Monday, June 06, 2005

D-Day

Hour 12 of a 20 hour patrol, and the patrol pulls off a main road and enters into a nature preserve. The armored vehicles stop in a field to the side of the road, and the soldiers dismount and stretch. It has already been a long day. The dust storm has subsided, but my uniform is caked with a fine white mush, from the dust mixing with sweat. My collar has turned brown, and beneath my body armor, I have been soaking wet for 12 hours. The heat continues to make my ballistic glasses fog, and I periodically take them off to wipe the plastic lense, and dry the rivers of sweat running off my face. We are to be here for a few hours…. Observing the countryside and acting as a quick reaction force if needed by any convoys in the area moving north along Route Tampa. The fields on either side are cultivated… long green rows of plants and foliage. Across the narrow street, rows of palms wave in the hot breeze, and further off there is a wet stretch of ground with rough brown reeds. It is the first peaceful place I have seen in Iraq.
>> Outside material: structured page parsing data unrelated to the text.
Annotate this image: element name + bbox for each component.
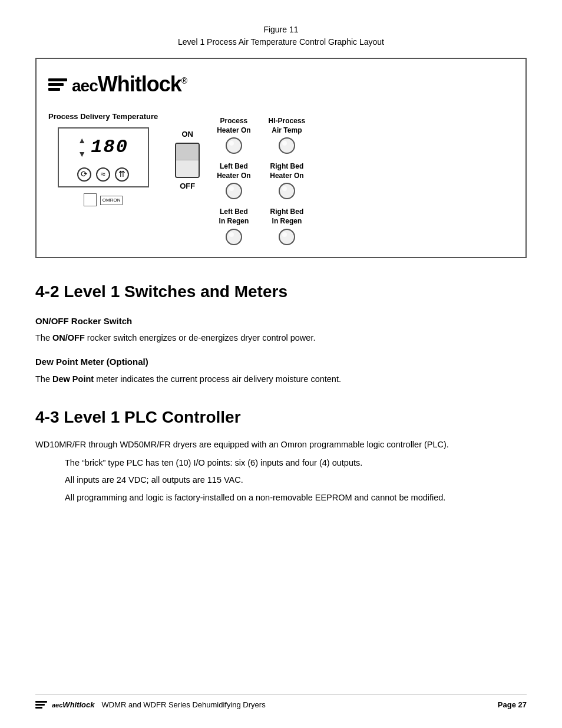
logo-icon <box>48 78 67 91</box>
section-42-heading: 4-2 Level 1 Switches and Meters <box>35 279 527 304</box>
right-bed-regen-group: Right BedIn Regen <box>270 207 304 245</box>
rocker-top <box>176 144 199 161</box>
dewpoint-heading: Dew Point Meter (Optional) <box>35 355 527 369</box>
left-bed-heater-on-light <box>226 183 242 199</box>
up-arrow-icon: ▲ <box>78 134 86 147</box>
right-bed-heater-on-group: Right BedHeater On <box>270 162 303 199</box>
indicator-column-2: HI-ProcessAir Temp Right BedHeater On Ri… <box>269 117 306 245</box>
right-bed-regen-label: Right BedIn Regen <box>270 207 304 226</box>
right-bed-heater-on-light <box>279 183 295 199</box>
hi-process-air-temp-group: HI-ProcessAir Temp <box>269 117 306 154</box>
logo-text: aecWhitlock® <box>72 68 187 100</box>
section-43-bullet2: All inputs are 24 VDC; all outputs are 1… <box>65 473 527 487</box>
onoff-heading: ON/OFF Rocker Switch <box>35 315 527 328</box>
up-down-arrows: ▲ ▼ <box>78 134 86 160</box>
rocker-bottom <box>176 160 199 177</box>
left-bed-heater-on-group: Left BedHeater On <box>217 162 250 199</box>
hi-process-air-temp-light <box>279 137 295 154</box>
dewpoint-text: The Dew Point meter indicates the curren… <box>35 373 527 386</box>
figure-caption: Figure 11 Level 1 Process Air Temperatur… <box>35 24 527 48</box>
page-footer: aecWhitlock WDMR and WDFR Series Dehumid… <box>35 694 527 711</box>
process-heater-on-light <box>226 137 242 154</box>
omron-box <box>84 193 97 206</box>
display-top: ▲ ▼ 180 <box>78 133 128 162</box>
section-43-bullet3: All programming and logic is factory-ins… <box>65 491 527 505</box>
display-bottom: ⟳ ≈ ⇈ <box>77 167 129 182</box>
section-42: 4-2 Level 1 Switches and Meters ON/OFF R… <box>35 279 527 386</box>
right-bed-regen-light <box>279 229 295 245</box>
diagram-box: aecWhitlock® Process Delivery Temperatur… <box>35 58 527 258</box>
figure-caption-line2: Level 1 Process Air Temperature Control … <box>35 36 527 48</box>
section-43-heading: 4-3 Level 1 PLC Controller <box>35 405 527 430</box>
switch-off-label: OFF <box>180 180 195 192</box>
footer-series-text: WDMR and WDFR Series Dehumidifying Dryer… <box>102 699 266 711</box>
wave-icon: ≈ <box>96 167 110 182</box>
rocker-switch <box>175 143 200 178</box>
process-heater-on-group: ProcessHeater On <box>217 117 250 154</box>
digital-display: 180 <box>91 133 128 162</box>
down-arrow-icon: ▼ <box>78 148 86 160</box>
logo-area: aecWhitlock® <box>48 68 514 100</box>
indicators-section: ProcessHeater On Left BedHeater On Left … <box>217 117 305 245</box>
switch-on-label: ON <box>181 129 193 140</box>
left-bed-regen-group: Left BedIn Regen <box>219 207 249 245</box>
footer-logo-icon <box>35 701 47 709</box>
omron-label: OMRON <box>100 196 123 205</box>
setpoint-icon: ⟳ <box>77 167 91 182</box>
left-bed-heater-on-label: Left BedHeater On <box>217 162 250 180</box>
left-bed-regen-label: Left BedIn Regen <box>219 207 249 226</box>
onoff-text: The ON/OFF rocker switch energizes or de… <box>35 331 527 345</box>
pdt-label: Process Delivery Temperature <box>48 111 158 123</box>
section-43-intro: WD10MR/FR through WD50MR/FR dryers are e… <box>35 438 527 452</box>
indicator-column-1: ProcessHeater On Left BedHeater On Left … <box>217 117 250 245</box>
arrows-icon: ⇈ <box>115 167 129 182</box>
footer-page-number: Page 27 <box>498 699 527 711</box>
pdt-section: Process Delivery Temperature ▲ ▼ 180 ⟳ ≈… <box>48 111 158 206</box>
footer-logo: aecWhitlock WDMR and WDFR Series Dehumid… <box>35 699 266 711</box>
left-bed-regen-light <box>226 229 242 245</box>
footer-logo-text: aecWhitlock <box>52 699 95 711</box>
diagram-content: Process Delivery Temperature ▲ ▼ 180 ⟳ ≈… <box>48 111 514 245</box>
switch-section: ON OFF <box>170 129 205 192</box>
display-box: ▲ ▼ 180 ⟳ ≈ ⇈ <box>58 127 149 187</box>
figure-caption-line1: Figure 11 <box>35 24 527 36</box>
process-heater-on-label: ProcessHeater On <box>217 117 250 135</box>
section-43-bullet1: The “brick” type PLC has ten (10) I/O po… <box>65 456 527 470</box>
section-43: 4-3 Level 1 PLC Controller WD10MR/FR thr… <box>35 405 527 505</box>
right-bed-heater-on-label: Right BedHeater On <box>270 162 303 180</box>
hi-process-air-temp-label: HI-ProcessAir Temp <box>269 117 306 135</box>
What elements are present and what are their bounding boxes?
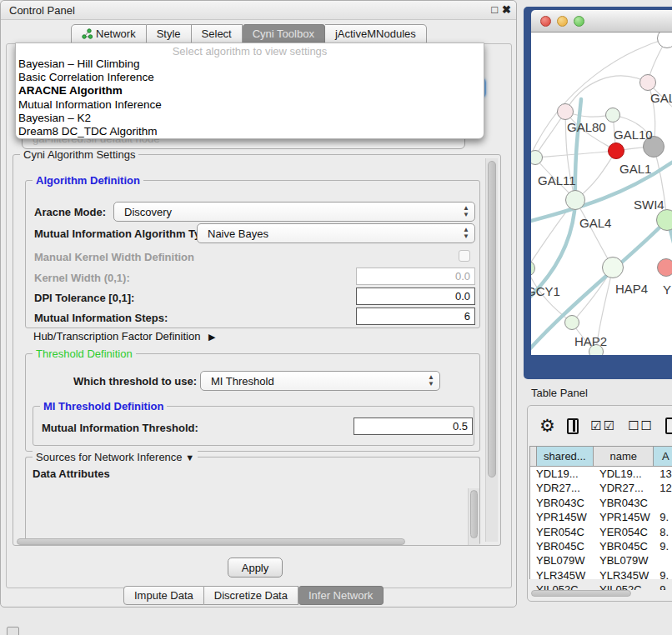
table-header-spacer xyxy=(530,447,537,466)
table-row[interactable]: YDL19...YDL19...13 xyxy=(530,467,672,481)
cyni-algorithm-settings-title: Cyni Algorithm Settings xyxy=(20,148,138,161)
node-label: GAL xyxy=(650,91,672,105)
network-node[interactable] xyxy=(639,74,656,91)
control-panel-window: Control Panel □ ✖ Network Style Select C… xyxy=(0,0,517,608)
node-label: HAP4 xyxy=(615,282,648,296)
table-row[interactable]: YPR145WYPR145W9. xyxy=(530,510,672,524)
mi-threshold-group: MI Threshold Definition Mutual Informati… xyxy=(33,406,474,446)
which-threshold-label: Which threshold to use: xyxy=(73,375,197,388)
minimize-traffic-light-icon[interactable] xyxy=(557,16,568,27)
sources-group-title[interactable]: Sources for Network Inference ▼ xyxy=(33,451,198,463)
table-panel-title: Table Panel xyxy=(531,387,588,399)
mi-threshold-label: Mutual Information Threshold: xyxy=(42,422,198,434)
menu-item-bayesian-hill-climbing[interactable]: Bayesian – Hill Climbing xyxy=(16,58,484,71)
table-row[interactable]: YLR345WYLR345W9. xyxy=(530,568,672,582)
network-node-gal1-selected[interactable] xyxy=(608,142,624,159)
network-node-hap2[interactable] xyxy=(564,315,579,330)
table-header-row: shared... name A xyxy=(530,447,672,467)
mi-steps-label: Mutual Information Steps: xyxy=(34,312,168,324)
mi-type-combo[interactable]: Naive Bayes ▲▼ xyxy=(197,223,475,243)
stepper-icon: ▲▼ xyxy=(463,205,469,218)
deselect-all-checkboxes-icon[interactable]: ☐☐ xyxy=(628,418,654,433)
list-scrollbar[interactable] xyxy=(468,488,479,545)
hub-definition-toggle[interactable]: Hub/Transcription Factor Definition ▶ xyxy=(33,330,215,342)
stepper-icon: ▲▼ xyxy=(428,374,434,388)
node-label: GAL10 xyxy=(614,128,653,142)
tab-select[interactable]: Select xyxy=(192,24,243,43)
network-node-gal80[interactable] xyxy=(557,103,574,120)
dpi-tolerance-label: DPI Tolerance [0,1]: xyxy=(34,292,134,304)
tab-jactivemnodules[interactable]: jActiveMNodules xyxy=(325,24,427,43)
control-panel-titlebar: Control Panel □ ✖ xyxy=(1,1,516,20)
mi-threshold-group-title: MI Threshold Definition xyxy=(40,400,167,412)
minimized-panel-icon[interactable] xyxy=(7,627,19,635)
table-row[interactable]: YIL052CYIL052C9. xyxy=(530,582,672,590)
cyni-algorithm-settings-group: Cyni Algorithm Settings Algorithm Defini… xyxy=(13,154,501,546)
screenshot-root: Control Panel □ ✖ Network Style Select C… xyxy=(0,0,672,635)
bottom-tabs: Impute Data Discretize Data Infer Networ… xyxy=(123,586,384,605)
tab-infer-network[interactable]: Infer Network xyxy=(298,586,384,605)
network-canvas[interactable]: GAL GAL80 GAL10 GAL1 GAL11 SWI4 GAL4 GCY… xyxy=(531,32,672,355)
node-label: GAL1 xyxy=(619,162,651,176)
expanded-arrow-icon: ▼ xyxy=(185,452,194,462)
algorithm-definition-title: Algorithm Definition xyxy=(33,174,143,187)
export-table-icon[interactable] xyxy=(665,418,672,434)
mi-steps-field[interactable]: 6 xyxy=(356,308,475,325)
column-header-next[interactable]: A xyxy=(654,447,672,466)
zoom-traffic-light-icon[interactable] xyxy=(574,16,584,27)
list-scrollbar-thumb[interactable] xyxy=(470,490,478,538)
aracne-mode-combo[interactable]: Discovery ▲▼ xyxy=(113,202,475,222)
popup-placeholder: Select algorithm to view settings xyxy=(16,43,484,58)
table-row[interactable]: YBR043CYBR043C xyxy=(530,496,672,510)
algorithm-dropdown-popup: Select algorithm to view settings Bayesi… xyxy=(15,42,484,139)
apply-button[interactable]: Apply xyxy=(228,558,283,578)
show-columns-icon[interactable] xyxy=(567,418,579,434)
network-node-swi4[interactable] xyxy=(656,209,672,231)
which-threshold-combo[interactable]: MI Threshold ▲▼ xyxy=(200,371,440,391)
stepper-icon: ▲▼ xyxy=(463,227,469,240)
node-label: SWI4 xyxy=(634,198,664,212)
table-row[interactable]: YER054CYER054C8. xyxy=(530,525,672,539)
node-label: GCY1 xyxy=(531,284,560,298)
network-node-salmon[interactable] xyxy=(657,258,672,277)
float-window-icon[interactable]: □ xyxy=(491,3,498,16)
mi-threshold-field[interactable]: 0.5 xyxy=(354,418,473,435)
menu-item-dream8[interactable]: Dream8 DC_TDC Algorithm xyxy=(16,125,484,138)
settings-scrollbar[interactable] xyxy=(485,158,498,542)
algorithm-definition-group: Algorithm Definition Aracne Mode: Discov… xyxy=(25,180,480,328)
table-row[interactable]: YBL079WYBL079W xyxy=(530,553,672,568)
gear-icon[interactable]: ⚙ xyxy=(539,416,555,436)
kernel-width-field[interactable]: 0.0 xyxy=(356,268,475,285)
network-window: GAL GAL80 GAL10 GAL1 GAL11 SWI4 GAL4 GCY… xyxy=(524,7,672,379)
network-node-hap4[interactable] xyxy=(602,257,624,278)
tab-impute-data[interactable]: Impute Data xyxy=(123,586,204,605)
menu-item-bayesian-k2[interactable]: Bayesian – K2 xyxy=(16,112,484,125)
table-row[interactable]: YBR045CYBR045C9. xyxy=(530,539,672,553)
network-node-gal4[interactable] xyxy=(565,190,585,210)
menu-item-basic-correlation[interactable]: Basic Correlation Inference xyxy=(16,71,484,84)
manual-kernel-checkbox[interactable] xyxy=(459,250,470,262)
menu-item-mutual-information[interactable]: Mutual Information Inference xyxy=(16,98,484,112)
network-node-gal10[interactable] xyxy=(605,108,620,122)
node-label: Y xyxy=(663,282,671,297)
close-traffic-light-icon[interactable] xyxy=(540,16,551,27)
node-label: GAL11 xyxy=(538,173,576,188)
settings-hscrollbar-thumb[interactable] xyxy=(17,538,405,545)
tab-cyni-toolbox[interactable]: Cyni Toolbox xyxy=(243,24,325,43)
column-header-name[interactable]: name xyxy=(594,447,654,466)
close-window-icon[interactable]: ✖ xyxy=(502,3,511,16)
table-row[interactable]: YDR27...YDR27...12 xyxy=(530,481,672,495)
dpi-tolerance-field[interactable]: 0.0 xyxy=(356,288,475,305)
table-panel: ⚙ ☑☑ ☐☐ shared... name A YDL19...YDL19..… xyxy=(527,405,672,602)
tab-style[interactable]: Style xyxy=(147,24,192,43)
network-icon xyxy=(82,28,93,39)
settings-scrollbar-thumb[interactable] xyxy=(488,161,496,478)
threshold-definition-title: Threshold Definition xyxy=(33,348,136,360)
column-header-shared-name[interactable]: shared... xyxy=(537,447,594,466)
menu-item-aracne[interactable]: ARACNE Algorithm xyxy=(16,84,484,98)
tab-discretize-data[interactable]: Discretize Data xyxy=(204,586,298,605)
select-all-checkboxes-icon[interactable]: ☑☑ xyxy=(590,418,616,433)
network-window-titlebar[interactable] xyxy=(531,10,672,32)
table-hscrollbar-thumb[interactable] xyxy=(531,590,631,597)
tab-network[interactable]: Network xyxy=(71,24,147,43)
Behind me, I hear a tinkle, and I turn to find three slender women passing by, mounted on the backs of donkeys. The donkeys are piled high with cut rushes and the women are perched upon the rushes. They are completely covered from head to toe, in clashing, undescribable patterns, colors, and designs. Except for their faces. Their weather-beaten, ageless faces look at me with unabashed interest as they pass quietly by. I notice that each is holding a small sickle, with a worn wooden handle. They had cut the rushes with a sickle… much as might have been done two thousand years ago. Not much, it seems, has changed for some people.

Some time later, a middle-aged man dressed in brown slacks and a collared, button down shirt boldly approaches. He claims to be a farmer and that he has found a “rocket” a little ways down the street. This was definitely worthy of investigation. Leaving the vehicles, five of us move with the farmer and translator several hundred meters down the street.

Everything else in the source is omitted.